(Collected data)
----------------

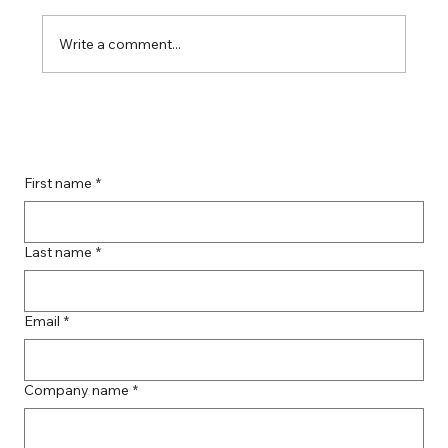
Write a comment...
Boost Your Remote Landing Page
Impact with Effective Landing Page
Strategies
First name
*
Last name
*
Email
*
Company name
*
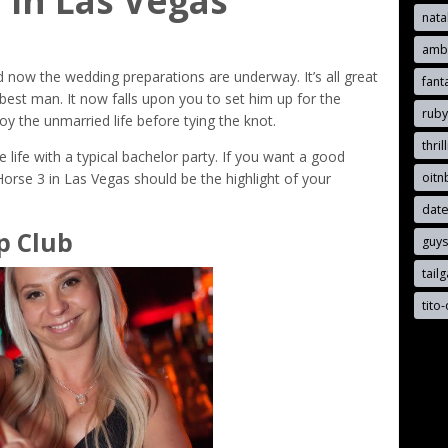
 in Las Vegas
nata
ambe
d now the wedding preparations are underway. It’s all great
fant
best man. It now falls upon you to set him up for the
rub
oy the unmarried life before tying the knot.
thril
e life with a typical bachelor party. If you want a good
oit
 Horse 3 in Las Vegas should be the highlight of your
date
p Club
guy
tail
tito-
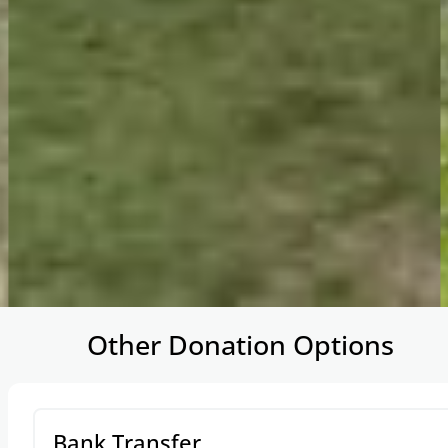
…
Other Donation Options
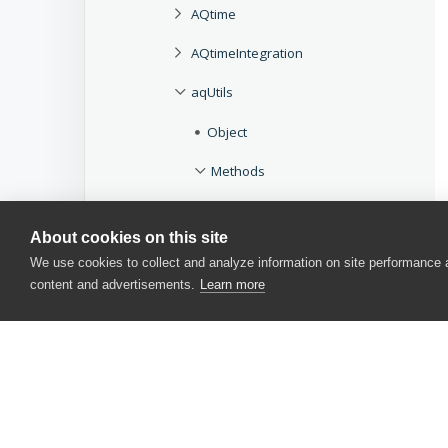
AQtime
AQtimeIntegration
aqUtils
Object
Methods
Beep
About cookies on this site
Delay
We use cookies to collect and analyze information on site performance
content and advertisements.
Learn more
GetCOMServerPath
IsValidIdent
SysErrorMessage
Win32Check
B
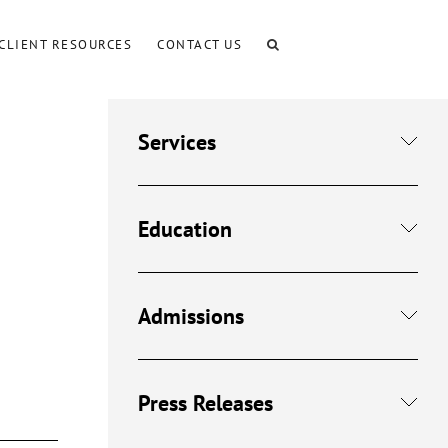
CLIENT RESOURCES
CONTACT US
Services
Education
Admissions
Press Releases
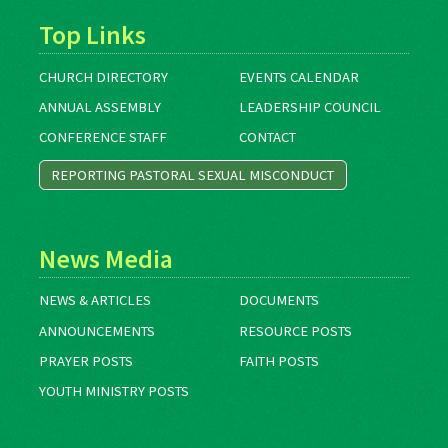
Top Links
CHURCH DIRECTORY
EVENTS CALENDAR
ANNUAL ASSEMBLY
LEADERSHIP COUNCIL
CONFERENCE STAFF
CONTACT
REPORTING PASTORAL SEXUAL MISCONDUCT
News Media
NEWS & ARTICLES
DOCUMENTS
ANNOUNCEMENTS
RESOURCE POSTS
PRAYER POSTS
FAITH POSTS
YOUTH MINISTRY POSTS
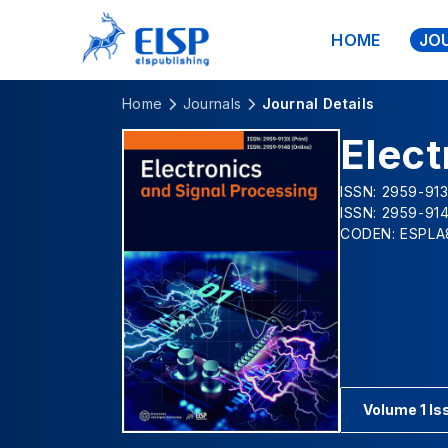
HOME
JO
Home
Journals
Journal Details
Elect
ISSN: 2959-913
ISSN: 2959-914
CODEN: ESPLA
Volume 1 Is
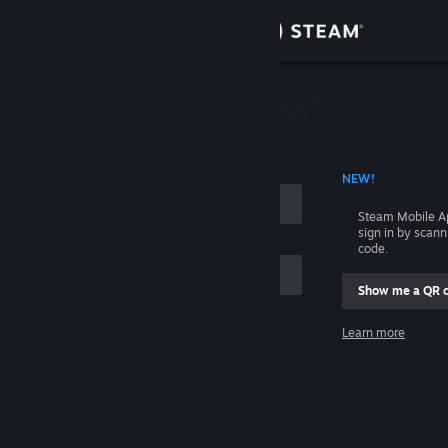
Sign in
Store
Community
 ACCOUNT NAME
NEW!
About
Steam Mobile A
sign in by scan
Support
code.
Show me a QR 
Change language
me
Learn more
Get the Steam Mobile App
Sign in
View desktop website
Help, I can't sign in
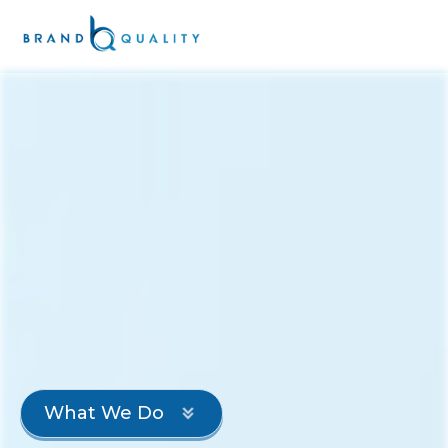
What We Do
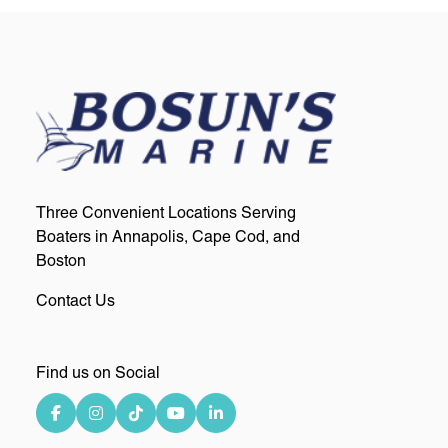
Three Convenient Locations Serving
Boaters in Annapolis, Cape Cod, and
Boston
Contact Us
Find us on Social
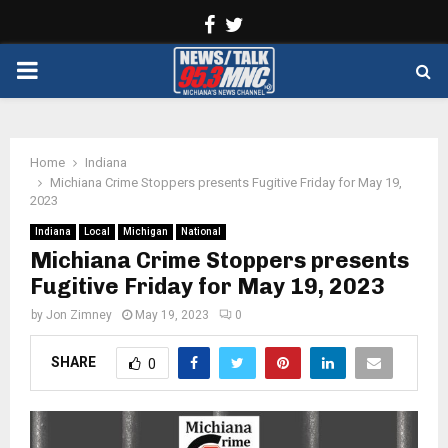
Facebook
Twitter
PRIMARY
MENU
Home
Indiana
Michiana Crime Stoppers presents Fugitive Friday for May 19,
2023
Indiana
Local
Michigan
National
Michiana Crime Stoppers presents
Fugitive Friday for May 19, 2023
by
Jon Zimney
May 19, 2023
0
SHARE
0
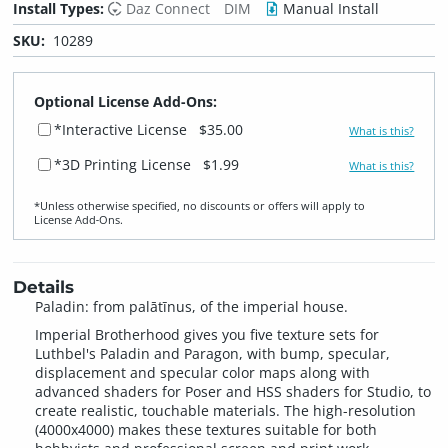
Install Types:
Daz Connect
DIM
Manual Install
SKU:
10289
Optional License Add-Ons:
*Interactive License
$35.00
What is this?
*3D Printing License
$1.99
What is this?
*Unless otherwise specified, no discounts or offers will apply to
License Add‑Ons.
Details
Paladin: from palātīnus, of the imperial house.
Imperial Brotherhood gives you five texture sets for
Luthbel's Paladin and Paragon, with bump, specular,
displacement and specular color maps along with
advanced shaders for Poser and HSS shaders for Studio, to
create realistic, touchable materials. The high-resolution
(4000x4000) makes these textures suitable for both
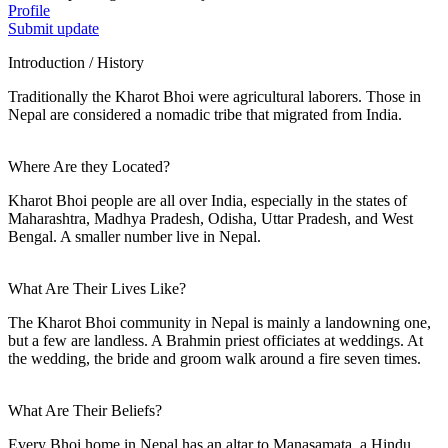
Profile
Submit update
Introduction / History
Traditionally the Kharot Bhoi were agricultural laborers. Those in
Nepal are considered a nomadic tribe that migrated from India.
Where Are they Located?
Kharot Bhoi people are all over India, especially in the states of
Maharashtra, Madhya Pradesh, Odisha, Uttar Pradesh, and West
Bengal. A smaller number live in Nepal.
What Are Their Lives Like?
The Kharot Bhoi community in Nepal is mainly a landowning one,
but a few are landless. A Brahmin priest officiates at weddings. At
the wedding, the bride and groom walk around a fire seven times.
What Are Their Beliefs?
Every Bhoi home in Nepal has an altar to Manasamata, a Hindu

----------------

Your instructions:
Please set down every record above exactly as it appears, leaving out the pictures.

Reply to the task:
Write a comment...
Boost Your Remote Landing Page
Impact with Effective Landing Page
Strategies
First name
*
Last name
*
Email
*
Company name
*
 in Las Vegas
nata
ambe
d now the wedding preparations are underway. It’s all great
fant
best man. It now falls upon you to set him up for the
rub
oy the unmarried life before tying the knot.
thril
e life with a typical bachelor party. If you want a good
oit
 Horse 3 in Las Vegas should be the highlight of your
date
p Club
guy
tail
tito-
…
Other Donation Options
AQtime
AQtimeIntegration
aqUtils
Object
Methods
Beep
About cookies on this site
Delay
We use cookies to collect and analyze information on site performance
content and advertisements.
Learn more
GetCOMServerPath
IsValidIdent
SysErrorMessage
Win32Check
B
CLIENT RESOURCES
CONTACT US
Services
Education
Admissions
Press Releases
Top Links
CHURCH DIRECTORY
EVENTS CALENDAR
ANNUAL ASSEMBLY
LEADERSHIP COUNCIL
CONFERENCE STAFF
CONTACT
REPORTING PASTORAL SEXUAL MISCONDUCT
News Media
NEWS & ARTICLES
DOCUMENTS
ANNOUNCEMENTS
RESOURCE POSTS
PRAYER POSTS
FAITH POSTS
YOUTH MINISTRY POSTS
HOME
JO
Home
Journals
Journal Details
Elect
ISSN: 2959-913
ISSN: 2959-914
CODEN: ESPLA
Volume 1 Is
Sign in
Store
Community
 ACCOUNT NAME
NEW!
About
Steam Mobile A
sign in by scan
Support
code.
Show me a QR 
Change language
me
Learn more
Get the Steam Mobile App
Sign in
View desktop website
Help, I can't sign in
What We Do
Three Convenient Locations Serving
Boaters in Annapolis, Cape Cod, and
Boston
Contact Us
Find us on Social
Facebook
Twitter
PRIMARY
MENU
Home
Indiana
Michiana Crime Stoppers presents Fugitive Friday for May 19,
2023
Indiana
Local
Michigan
National
Michiana Crime Stoppers presents
Fugitive Friday for May 19, 2023
by
Jon Zimney
May 19, 2023
0
SHARE
0
Install Types:
Daz Connect
DIM
Manual Install
SKU:
10289
Optional License Add-Ons:
*Interactive License
$35.00
What is this?
*3D Printing License
$1.99
What is this?
*Unless otherwise specified, no discounts or offers will apply to
License Add‑Ons.
Details
Paladin: from palātīnus, of the imperial house.
Imperial Brotherhood gives you five texture sets for
Luthbel's Paladin and Paragon, with bump, specular,
displacement and specular color maps along with
advanced shaders for Poser and HSS shaders for Studio, to
create realistic, touchable materials. The high-resolution
(4000x4000) makes these textures suitable for both
Profile
Submit update
Introduction / History
Traditionally the Kharot Bhoi were agricultural laborers. Those in
Nepal are considered a nomadic tribe that migrated from India.
Where Are they Located?
Kharot Bhoi people are all over India, especially in the states of
Maharashtra, Madhya Pradesh, Odisha, Uttar Pradesh, and West
Bengal. A smaller number live in Nepal.
What Are Their Lives Like?
The Kharot Bhoi community in Nepal is mainly a landowning one,
but a few are landless. A Brahmin priest officiates at weddings. At
the wedding, the bride and groom walk around a fire seven times.
What Are Their Beliefs?
Every Bhoi home in Nepal has an altar to Manasamata, a Hindu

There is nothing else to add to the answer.